Work task: The answer should hold only the lines from the one containing "This is a quick" through the one containing "At CSA Marine, we" in the entries below, copied exactly, without pictures.

(Data extracted from a collection)
===

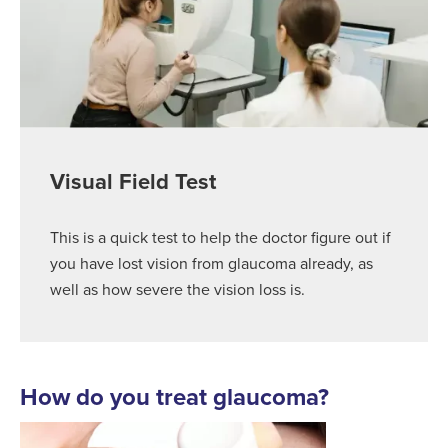
Visual Field Test
This is a quick test to help the doctor figure out if
you have lost vision from glaucoma already, as
well as how severe the vision loss is.
How do you treat glaucoma?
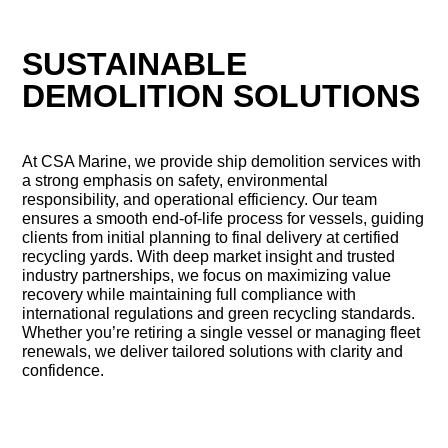
SUSTAINABLE
DEMOLITION SOLUTIONS
At CSA Marine, we provide ship demolition services with
a strong emphasis on safety, environmental
responsibility, and operational efficiency. Our team
ensures a smooth end-of-life process for vessels, guiding
clients from initial planning to final delivery at certified
recycling yards. With deep market insight and trusted
industry partnerships, we focus on maximizing value
recovery while maintaining full compliance with
international regulations and green recycling standards.
Whether you’re retiring a single vessel or managing fleet
renewals, we deliver tailored solutions with clarity and
confidence.
CONTACT US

===

Output:
This is a quick test to help the doctor figure out if
you have lost vision from glaucoma already, as
well as how severe the vision loss is.
How do you treat glaucoma?
SUSTAINABLE
DEMOLITION SOLUTIONS
At CSA Marine, we provide ship demolition services with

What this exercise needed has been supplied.